如何在Parsec的monadic上下文中返回多个解析失败？

Question

I have a grammar I am parsing which consists of exactly two required and unique logical parts, Alpha and Beta . 我正在解析一个语法，该语法恰好由两个必需且唯一的逻辑部分Alpha和Beta 。 These parts can be defined in any order, Alpha before Beta or visa-vera. 这些部分可以按任何顺序定义，即Beta或Visa-vera之前的Alpha 。 I would like to provide robust error messages for the less tech-savvy users. 我想为技术不太熟练的用户提供可靠的错误消息。
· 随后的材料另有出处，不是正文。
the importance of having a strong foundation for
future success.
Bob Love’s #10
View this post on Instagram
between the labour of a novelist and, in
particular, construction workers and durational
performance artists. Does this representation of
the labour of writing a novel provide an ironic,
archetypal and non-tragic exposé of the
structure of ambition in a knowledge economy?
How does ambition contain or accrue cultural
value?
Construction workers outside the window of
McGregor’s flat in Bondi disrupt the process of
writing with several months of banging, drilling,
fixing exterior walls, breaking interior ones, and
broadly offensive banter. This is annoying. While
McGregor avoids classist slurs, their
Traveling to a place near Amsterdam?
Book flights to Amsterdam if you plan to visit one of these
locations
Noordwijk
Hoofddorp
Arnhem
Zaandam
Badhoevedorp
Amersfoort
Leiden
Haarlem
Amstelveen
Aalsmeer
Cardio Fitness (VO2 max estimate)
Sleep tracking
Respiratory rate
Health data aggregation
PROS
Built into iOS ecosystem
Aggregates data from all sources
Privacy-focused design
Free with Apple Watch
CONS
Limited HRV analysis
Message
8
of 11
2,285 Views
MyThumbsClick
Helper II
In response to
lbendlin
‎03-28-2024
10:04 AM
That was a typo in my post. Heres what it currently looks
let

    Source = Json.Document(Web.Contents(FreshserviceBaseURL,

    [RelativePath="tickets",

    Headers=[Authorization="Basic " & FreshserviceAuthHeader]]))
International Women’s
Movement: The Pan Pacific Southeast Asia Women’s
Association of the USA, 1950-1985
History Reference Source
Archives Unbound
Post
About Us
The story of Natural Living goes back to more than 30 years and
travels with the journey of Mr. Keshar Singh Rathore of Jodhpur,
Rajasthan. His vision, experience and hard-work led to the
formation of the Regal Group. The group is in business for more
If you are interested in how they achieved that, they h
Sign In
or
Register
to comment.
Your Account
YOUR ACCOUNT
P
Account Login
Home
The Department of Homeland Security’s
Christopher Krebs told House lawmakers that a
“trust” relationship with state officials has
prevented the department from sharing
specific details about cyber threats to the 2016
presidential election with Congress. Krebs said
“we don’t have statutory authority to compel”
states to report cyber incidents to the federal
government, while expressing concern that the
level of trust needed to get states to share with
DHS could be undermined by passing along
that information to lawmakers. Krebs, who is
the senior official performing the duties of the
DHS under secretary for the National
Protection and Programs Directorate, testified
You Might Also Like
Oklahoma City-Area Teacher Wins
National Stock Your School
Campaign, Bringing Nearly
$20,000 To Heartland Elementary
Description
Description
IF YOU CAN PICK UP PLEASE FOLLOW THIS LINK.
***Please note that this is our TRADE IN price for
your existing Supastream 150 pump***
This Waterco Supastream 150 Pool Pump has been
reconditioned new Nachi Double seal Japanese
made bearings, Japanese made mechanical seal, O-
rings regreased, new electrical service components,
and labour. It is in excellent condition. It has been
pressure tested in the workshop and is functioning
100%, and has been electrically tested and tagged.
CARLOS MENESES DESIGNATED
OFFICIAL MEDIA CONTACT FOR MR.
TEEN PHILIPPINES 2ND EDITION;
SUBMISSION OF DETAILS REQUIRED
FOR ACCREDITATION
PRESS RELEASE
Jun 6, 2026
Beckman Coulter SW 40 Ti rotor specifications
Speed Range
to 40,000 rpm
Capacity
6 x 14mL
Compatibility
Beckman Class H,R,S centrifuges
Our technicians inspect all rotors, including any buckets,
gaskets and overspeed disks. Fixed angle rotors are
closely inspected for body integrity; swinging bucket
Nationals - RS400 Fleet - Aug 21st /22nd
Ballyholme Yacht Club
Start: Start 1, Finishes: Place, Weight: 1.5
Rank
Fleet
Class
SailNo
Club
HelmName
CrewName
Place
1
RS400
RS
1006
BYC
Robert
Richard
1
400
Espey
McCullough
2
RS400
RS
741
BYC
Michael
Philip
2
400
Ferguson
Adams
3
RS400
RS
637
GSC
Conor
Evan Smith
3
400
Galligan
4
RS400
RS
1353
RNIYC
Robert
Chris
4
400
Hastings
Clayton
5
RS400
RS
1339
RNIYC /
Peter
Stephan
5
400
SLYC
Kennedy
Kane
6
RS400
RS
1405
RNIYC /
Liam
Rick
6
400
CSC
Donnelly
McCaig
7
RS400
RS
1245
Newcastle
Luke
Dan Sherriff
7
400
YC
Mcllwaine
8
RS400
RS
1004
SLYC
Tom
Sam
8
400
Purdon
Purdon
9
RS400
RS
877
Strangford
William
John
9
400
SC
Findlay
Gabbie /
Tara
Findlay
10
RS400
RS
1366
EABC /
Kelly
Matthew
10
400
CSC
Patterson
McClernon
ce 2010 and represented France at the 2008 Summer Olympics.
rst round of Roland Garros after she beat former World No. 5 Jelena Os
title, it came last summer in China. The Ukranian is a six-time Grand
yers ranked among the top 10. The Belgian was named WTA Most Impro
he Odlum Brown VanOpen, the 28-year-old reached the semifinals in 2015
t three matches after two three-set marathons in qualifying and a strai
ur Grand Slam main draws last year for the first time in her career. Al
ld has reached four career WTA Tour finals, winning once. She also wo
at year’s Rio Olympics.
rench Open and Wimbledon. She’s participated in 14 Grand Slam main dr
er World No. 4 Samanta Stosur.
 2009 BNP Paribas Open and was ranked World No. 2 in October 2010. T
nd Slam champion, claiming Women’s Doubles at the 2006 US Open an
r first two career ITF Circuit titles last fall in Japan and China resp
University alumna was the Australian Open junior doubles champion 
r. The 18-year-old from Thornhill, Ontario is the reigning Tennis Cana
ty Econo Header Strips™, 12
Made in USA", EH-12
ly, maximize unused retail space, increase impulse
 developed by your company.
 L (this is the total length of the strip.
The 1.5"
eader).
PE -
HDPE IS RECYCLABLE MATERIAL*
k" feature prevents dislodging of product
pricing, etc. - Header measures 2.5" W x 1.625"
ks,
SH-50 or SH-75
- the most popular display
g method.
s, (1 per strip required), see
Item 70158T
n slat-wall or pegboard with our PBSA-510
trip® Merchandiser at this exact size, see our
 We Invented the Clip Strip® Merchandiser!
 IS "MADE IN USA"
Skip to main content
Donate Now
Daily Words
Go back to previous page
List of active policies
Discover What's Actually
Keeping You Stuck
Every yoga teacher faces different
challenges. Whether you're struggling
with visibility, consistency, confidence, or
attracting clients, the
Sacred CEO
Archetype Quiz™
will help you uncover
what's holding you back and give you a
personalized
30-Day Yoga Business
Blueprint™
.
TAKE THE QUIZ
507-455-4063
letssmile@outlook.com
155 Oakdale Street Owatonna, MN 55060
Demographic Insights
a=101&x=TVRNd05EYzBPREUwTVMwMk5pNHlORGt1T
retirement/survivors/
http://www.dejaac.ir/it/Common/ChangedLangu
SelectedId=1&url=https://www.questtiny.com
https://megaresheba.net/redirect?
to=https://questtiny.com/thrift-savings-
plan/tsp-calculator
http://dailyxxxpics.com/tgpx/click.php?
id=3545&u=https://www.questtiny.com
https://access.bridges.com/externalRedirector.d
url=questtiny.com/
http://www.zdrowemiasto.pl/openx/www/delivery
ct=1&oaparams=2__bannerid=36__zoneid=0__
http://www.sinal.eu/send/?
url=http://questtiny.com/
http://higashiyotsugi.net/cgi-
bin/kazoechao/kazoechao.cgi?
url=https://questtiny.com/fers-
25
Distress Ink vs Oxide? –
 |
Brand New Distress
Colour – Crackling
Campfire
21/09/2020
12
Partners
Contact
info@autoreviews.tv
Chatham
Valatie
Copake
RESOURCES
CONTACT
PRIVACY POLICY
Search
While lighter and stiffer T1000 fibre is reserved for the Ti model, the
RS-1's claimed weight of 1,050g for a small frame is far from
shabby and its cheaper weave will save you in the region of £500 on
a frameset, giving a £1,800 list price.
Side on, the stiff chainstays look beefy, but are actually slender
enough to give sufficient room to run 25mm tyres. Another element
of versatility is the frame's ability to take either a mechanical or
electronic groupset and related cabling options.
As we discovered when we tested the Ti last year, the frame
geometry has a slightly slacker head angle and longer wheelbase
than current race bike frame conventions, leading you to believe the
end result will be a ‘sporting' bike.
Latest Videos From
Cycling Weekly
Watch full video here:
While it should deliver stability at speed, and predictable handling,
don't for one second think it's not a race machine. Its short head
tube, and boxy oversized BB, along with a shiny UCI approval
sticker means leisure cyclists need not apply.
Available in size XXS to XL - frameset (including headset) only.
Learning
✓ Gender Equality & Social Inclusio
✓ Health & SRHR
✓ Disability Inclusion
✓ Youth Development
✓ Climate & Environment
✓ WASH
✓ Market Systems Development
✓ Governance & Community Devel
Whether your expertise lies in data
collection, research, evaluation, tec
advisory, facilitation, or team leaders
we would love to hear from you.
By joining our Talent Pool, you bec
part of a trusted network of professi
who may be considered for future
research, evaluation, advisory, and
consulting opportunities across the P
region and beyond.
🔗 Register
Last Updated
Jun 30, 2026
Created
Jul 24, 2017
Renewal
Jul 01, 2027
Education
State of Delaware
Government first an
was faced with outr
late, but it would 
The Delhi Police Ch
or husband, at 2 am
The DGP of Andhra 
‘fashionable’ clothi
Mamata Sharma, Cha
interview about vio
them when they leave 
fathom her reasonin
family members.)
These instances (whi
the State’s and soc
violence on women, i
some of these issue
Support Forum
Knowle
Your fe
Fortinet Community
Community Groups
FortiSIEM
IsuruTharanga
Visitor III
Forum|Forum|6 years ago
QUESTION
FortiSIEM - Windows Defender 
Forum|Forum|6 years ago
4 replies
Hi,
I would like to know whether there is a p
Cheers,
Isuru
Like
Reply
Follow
In the example below there are cases where multiple parse failures exist. 在下面的示例中，存在多个解析失败的情况。 I concatenate the failure message String s with the unlines function and pass the resulting concatenation into the fail combinator. 我将失败消息String与unlines函数连接起来，并将所产生的串联传递给fail组合器。 This creates a ParseError value with a single Message value when parse is called on grammarDefinition . 当在grammarDefinition上调用parse时，这将创建一个具有单个 Message值的ParseError值。

Example Scenario: 示例场景：

import Data.Either                   (partitionEithers)
import Data.Set                      (Set)
import Text.Parsec                   (Parsec)
import Text.Parsec.Char
import Text.ParserCombinators.Parsec

data Result = Result Alpha Beta
type Alpha  = Set (Int,Float)
type Beta   = Set String

grammarDefinition :: Parsec String u Result
grammarDefinition = do
    segments <- partitionEithers <$> many segment
    _        <- eof
    case segments of
      (     [],      []) -> fail $ unlines [missingAlpha, missingBeta]
      (      _,      []) -> fail $ missingBeta
      (     [],       _) -> fail $ missingAlpha
      ((_:_:_), (_:_:_)) -> fail $ unlines [multipleAlpha, multipleBeta]
      (      _, (_:_:_)) -> fail $ multipleBeta
      ((_:_:_),       _) -> fail $ multipleAlpha
      (    [x],     [y]) -> pure $ Result x y
    where
      missingAlpha     = message "No" "alpha"
      missingBeta      = message "No" "beta"
      multipleAlpha    = message "Multiple" "alpha"
      multipleBeta     = message "Multiple" "beta"
      message x y      = concat [x," ",y," defined in input, ","exactly one ",y," definition required"]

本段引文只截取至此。